Kevin Martin, commission chairman from 2005 to 2008 after leading the Florida team and serving as an FCC commissioner, benefited from an especially close relationship with the Bush White House. Martin's wife was communications director for the vice president and then for the president. In essence: her job was to influence the media, and his was to regulate it.
Furthermore, politics is a way of life for all concerned. Many of the top political reporters have spouses who are campaign consultants or office-seekers. Todd's wife, for instance, co-founded Maverick Strategies and Mail, a political consultancy.
Rove is the ultimate example of DC cross-pollination between the media, campaigns, and elected officials. He receives press passes as a journalist. Also, he dispenses hundreds of millions of dollars to political causes, thereby creating vast loyalties and dependencies for years ahead.

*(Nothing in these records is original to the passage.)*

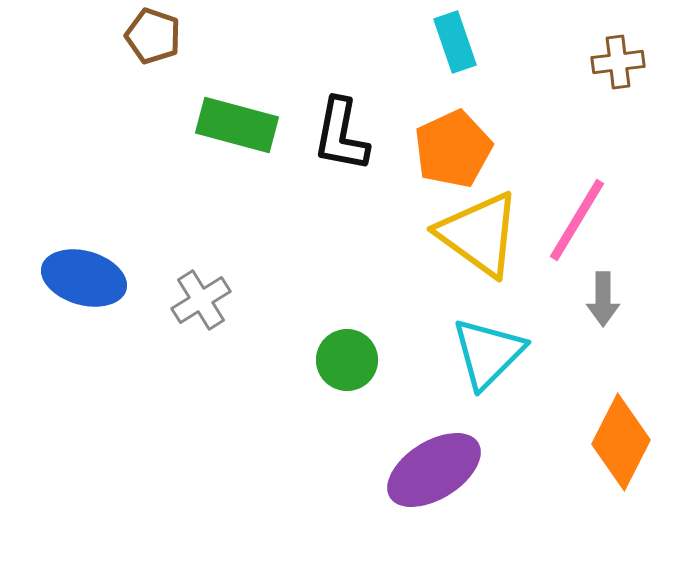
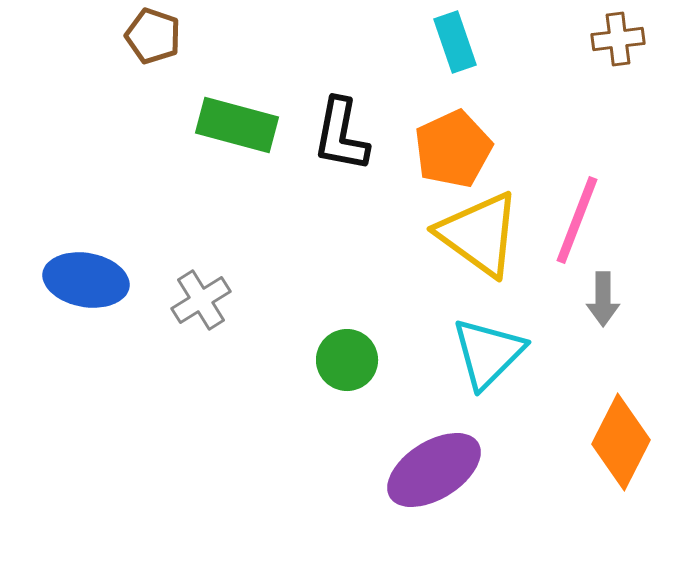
brown cross: moved 23 px up
pink line: rotated 10 degrees counterclockwise
blue ellipse: moved 2 px right, 2 px down; rotated 6 degrees counterclockwise
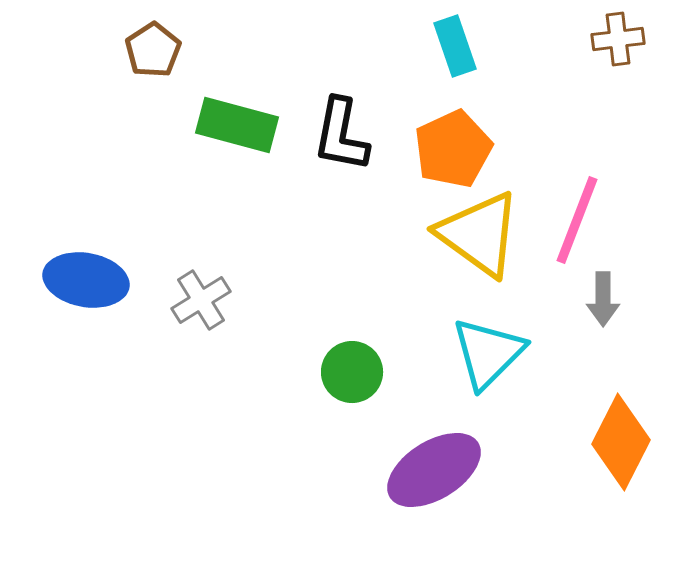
brown pentagon: moved 14 px down; rotated 20 degrees clockwise
cyan rectangle: moved 4 px down
green circle: moved 5 px right, 12 px down
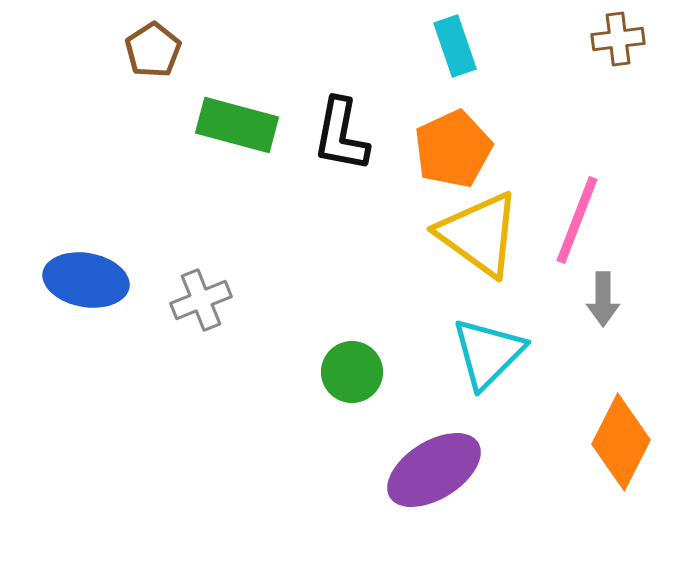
gray cross: rotated 10 degrees clockwise
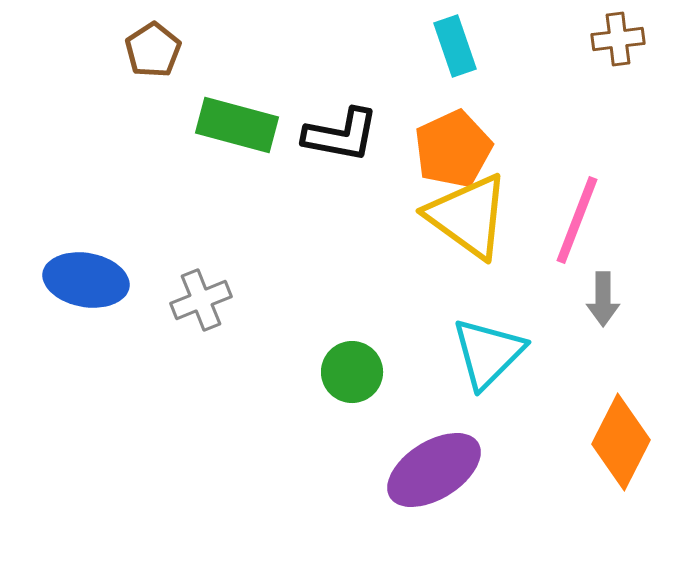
black L-shape: rotated 90 degrees counterclockwise
yellow triangle: moved 11 px left, 18 px up
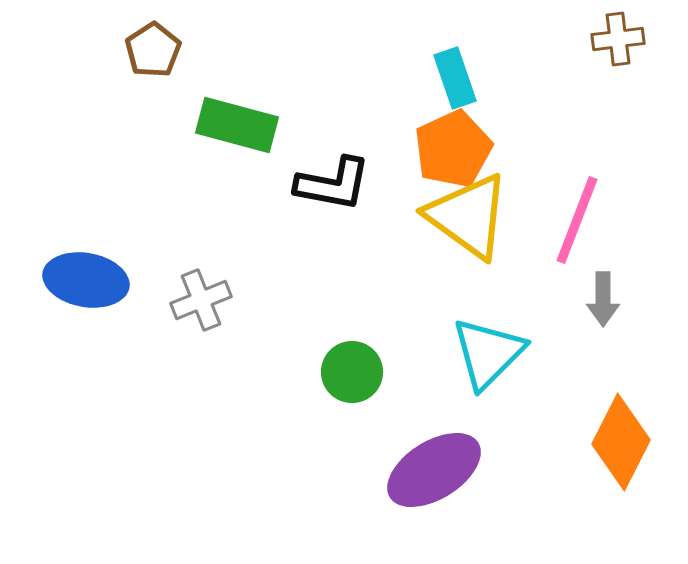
cyan rectangle: moved 32 px down
black L-shape: moved 8 px left, 49 px down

Think about it: Most of that spending is ultimately going to media organizations, especially broadcasters.
Cleaning Up Washington
For the secretaries of state, Todd waived his usual speaking fee as a goodwill gesture.
"I owe you a 'thank you,'" Todd told the officials at the beginning of his remarks. "The more complicated elections are state-by-state," he joked, "the harder it is for NBC/Universal to get rid of me."
The officials and their vendors obviously welcomed the presence of a media celebrity, and sought to leverage it even in small ways.
Ohio's Husted, an executive committee member of the secretary of state association, boasted on Twitter afterward, "Enjoyed having lunch today with NBCs @chucktodd -- he and I agree Redistricting reform needs to happen in OH and across the US."
This, then, is your Washington.
Officials and the media seem to be getting along quite well.
And, as always when one hand washes the other, everyone looks clean.